Exercise requirements:
Scan the listing for the word "Richtlinie", and copy out each line where it is found.

[Opening Listed records section]

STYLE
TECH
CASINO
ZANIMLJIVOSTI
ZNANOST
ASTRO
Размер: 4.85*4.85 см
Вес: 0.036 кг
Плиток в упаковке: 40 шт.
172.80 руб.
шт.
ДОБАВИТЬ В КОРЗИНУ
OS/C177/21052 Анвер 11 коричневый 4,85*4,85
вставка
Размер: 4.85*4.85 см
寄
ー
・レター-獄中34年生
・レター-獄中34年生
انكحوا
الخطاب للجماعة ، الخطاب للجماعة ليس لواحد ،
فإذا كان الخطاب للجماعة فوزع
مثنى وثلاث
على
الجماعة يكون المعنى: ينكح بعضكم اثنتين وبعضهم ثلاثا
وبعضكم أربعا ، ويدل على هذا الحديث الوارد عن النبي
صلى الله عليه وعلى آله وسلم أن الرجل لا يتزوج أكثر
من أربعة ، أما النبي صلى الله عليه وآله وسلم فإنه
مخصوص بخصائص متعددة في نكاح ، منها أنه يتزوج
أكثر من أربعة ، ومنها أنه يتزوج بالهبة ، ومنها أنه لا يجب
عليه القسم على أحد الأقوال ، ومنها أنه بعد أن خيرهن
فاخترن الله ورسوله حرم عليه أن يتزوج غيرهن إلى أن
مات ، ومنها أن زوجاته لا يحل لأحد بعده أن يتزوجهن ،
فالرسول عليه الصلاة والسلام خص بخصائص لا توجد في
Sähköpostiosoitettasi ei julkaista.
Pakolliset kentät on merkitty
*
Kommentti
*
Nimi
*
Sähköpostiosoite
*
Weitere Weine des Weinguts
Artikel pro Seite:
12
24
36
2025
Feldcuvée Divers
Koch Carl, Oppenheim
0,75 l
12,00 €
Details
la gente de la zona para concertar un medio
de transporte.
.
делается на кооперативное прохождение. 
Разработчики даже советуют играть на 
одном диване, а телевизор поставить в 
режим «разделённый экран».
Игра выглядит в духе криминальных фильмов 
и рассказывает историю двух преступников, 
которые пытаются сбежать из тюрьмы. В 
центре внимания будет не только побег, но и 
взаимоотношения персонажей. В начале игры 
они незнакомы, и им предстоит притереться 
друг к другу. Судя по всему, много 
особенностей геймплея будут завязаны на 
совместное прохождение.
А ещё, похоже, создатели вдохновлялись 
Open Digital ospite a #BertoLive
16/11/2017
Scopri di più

[Closing Listed records section]
[Opening Listed records section]

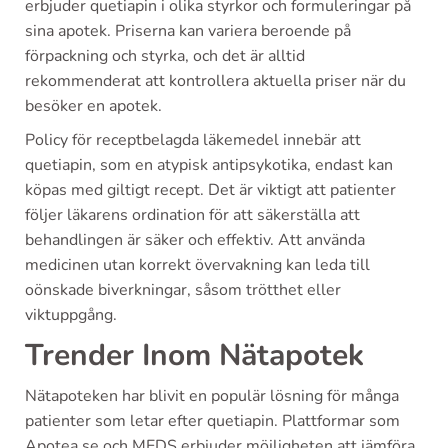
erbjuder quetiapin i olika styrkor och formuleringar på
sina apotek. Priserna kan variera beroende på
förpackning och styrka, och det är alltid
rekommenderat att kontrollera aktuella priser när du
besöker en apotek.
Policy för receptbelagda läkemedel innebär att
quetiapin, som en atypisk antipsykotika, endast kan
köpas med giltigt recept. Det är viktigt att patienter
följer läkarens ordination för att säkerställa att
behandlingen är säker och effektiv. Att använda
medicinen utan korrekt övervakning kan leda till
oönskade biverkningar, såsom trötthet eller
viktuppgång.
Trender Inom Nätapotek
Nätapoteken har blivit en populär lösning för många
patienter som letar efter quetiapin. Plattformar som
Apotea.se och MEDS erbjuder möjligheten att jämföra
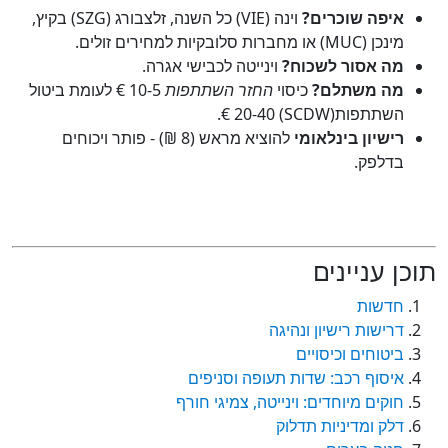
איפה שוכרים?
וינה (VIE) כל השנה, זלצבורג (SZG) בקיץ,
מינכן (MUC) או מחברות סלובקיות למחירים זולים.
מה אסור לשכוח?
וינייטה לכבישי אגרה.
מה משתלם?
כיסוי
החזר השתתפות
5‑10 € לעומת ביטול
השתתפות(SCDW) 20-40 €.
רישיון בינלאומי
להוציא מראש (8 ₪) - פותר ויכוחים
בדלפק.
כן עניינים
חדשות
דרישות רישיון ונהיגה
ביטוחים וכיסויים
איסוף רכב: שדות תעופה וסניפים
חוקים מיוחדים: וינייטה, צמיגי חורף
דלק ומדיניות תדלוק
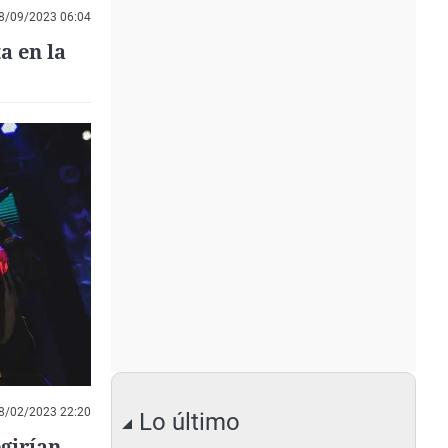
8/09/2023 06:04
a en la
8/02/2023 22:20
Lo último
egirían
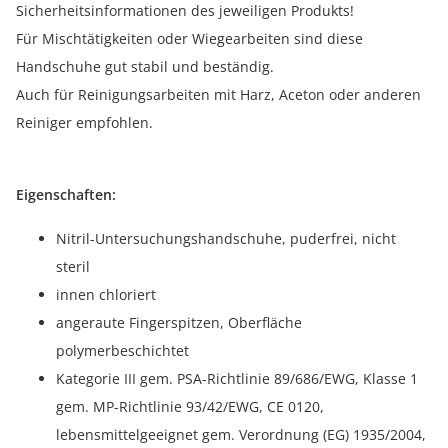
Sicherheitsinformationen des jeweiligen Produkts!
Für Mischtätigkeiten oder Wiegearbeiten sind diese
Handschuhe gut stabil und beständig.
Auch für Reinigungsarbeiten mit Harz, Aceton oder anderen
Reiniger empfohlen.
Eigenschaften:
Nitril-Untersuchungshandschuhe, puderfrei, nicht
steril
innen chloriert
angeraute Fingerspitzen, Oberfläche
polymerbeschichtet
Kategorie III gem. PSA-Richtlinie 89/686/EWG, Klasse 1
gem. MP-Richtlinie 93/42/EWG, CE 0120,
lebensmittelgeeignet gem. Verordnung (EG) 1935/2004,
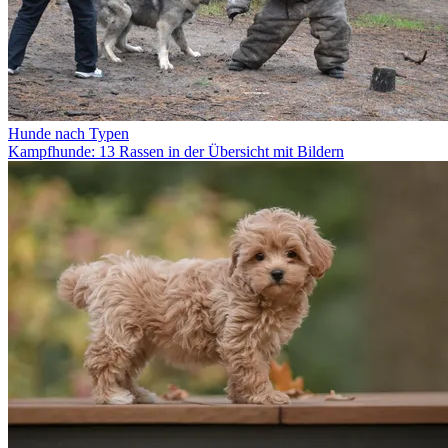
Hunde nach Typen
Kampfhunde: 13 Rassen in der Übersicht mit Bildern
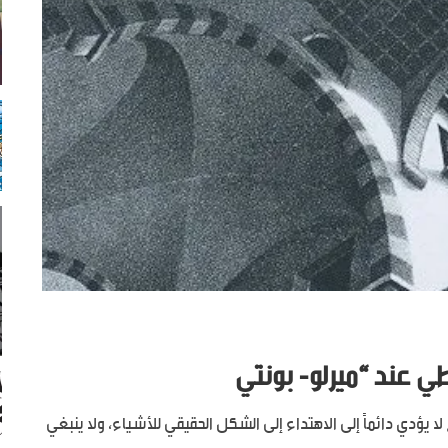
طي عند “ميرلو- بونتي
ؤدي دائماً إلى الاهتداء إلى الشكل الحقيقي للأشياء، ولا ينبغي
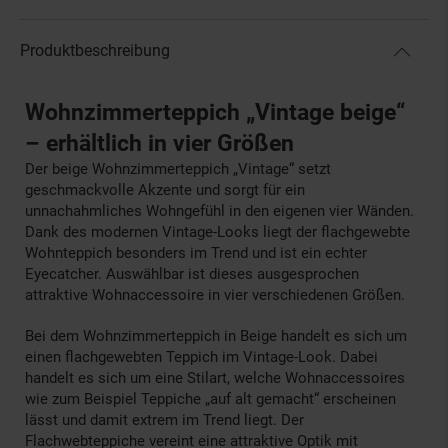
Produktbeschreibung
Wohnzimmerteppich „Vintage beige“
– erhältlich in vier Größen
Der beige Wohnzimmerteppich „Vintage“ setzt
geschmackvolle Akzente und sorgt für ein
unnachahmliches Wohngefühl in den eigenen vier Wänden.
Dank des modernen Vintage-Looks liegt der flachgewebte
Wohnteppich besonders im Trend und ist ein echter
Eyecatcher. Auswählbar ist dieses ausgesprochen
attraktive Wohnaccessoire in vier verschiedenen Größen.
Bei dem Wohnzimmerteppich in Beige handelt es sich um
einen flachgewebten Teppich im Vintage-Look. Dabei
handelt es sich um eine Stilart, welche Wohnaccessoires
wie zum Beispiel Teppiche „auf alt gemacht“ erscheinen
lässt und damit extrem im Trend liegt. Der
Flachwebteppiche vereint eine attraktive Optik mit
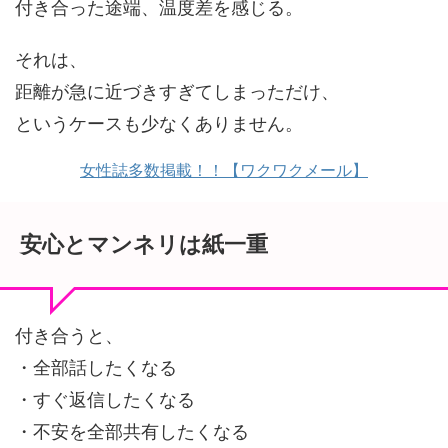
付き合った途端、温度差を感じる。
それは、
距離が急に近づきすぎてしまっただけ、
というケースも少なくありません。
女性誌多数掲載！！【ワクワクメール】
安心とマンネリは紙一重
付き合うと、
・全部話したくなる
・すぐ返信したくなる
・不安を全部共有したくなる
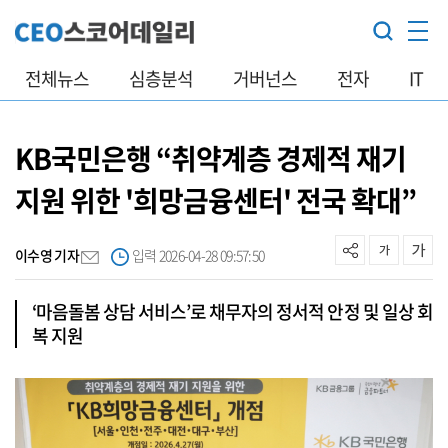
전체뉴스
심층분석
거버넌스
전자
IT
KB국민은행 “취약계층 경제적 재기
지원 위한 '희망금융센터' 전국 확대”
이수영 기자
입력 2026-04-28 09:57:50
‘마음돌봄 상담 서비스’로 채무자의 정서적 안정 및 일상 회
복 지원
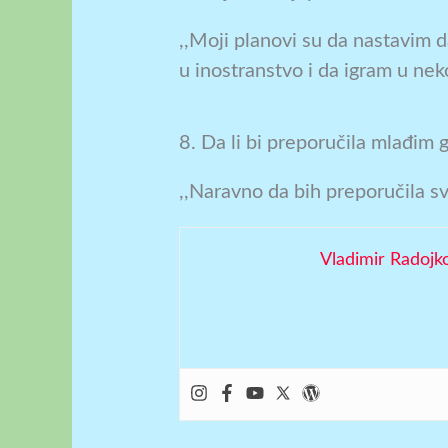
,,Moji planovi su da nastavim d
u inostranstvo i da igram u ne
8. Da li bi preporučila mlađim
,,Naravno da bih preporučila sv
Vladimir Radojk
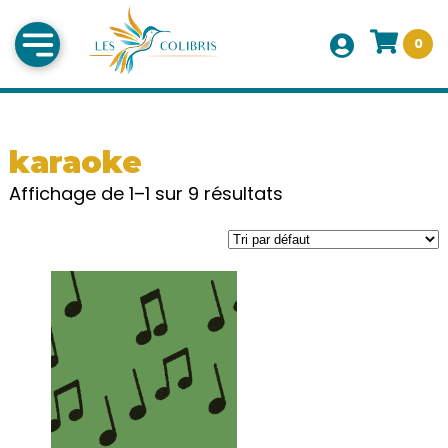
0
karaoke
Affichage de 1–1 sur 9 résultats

[Closing Listed records section]

Task output:
Kategorie III gem. PSA-Richtlinie 89/686/EWG, Klasse 1
gem. MP-Richtlinie 93/42/EWG, CE 0120,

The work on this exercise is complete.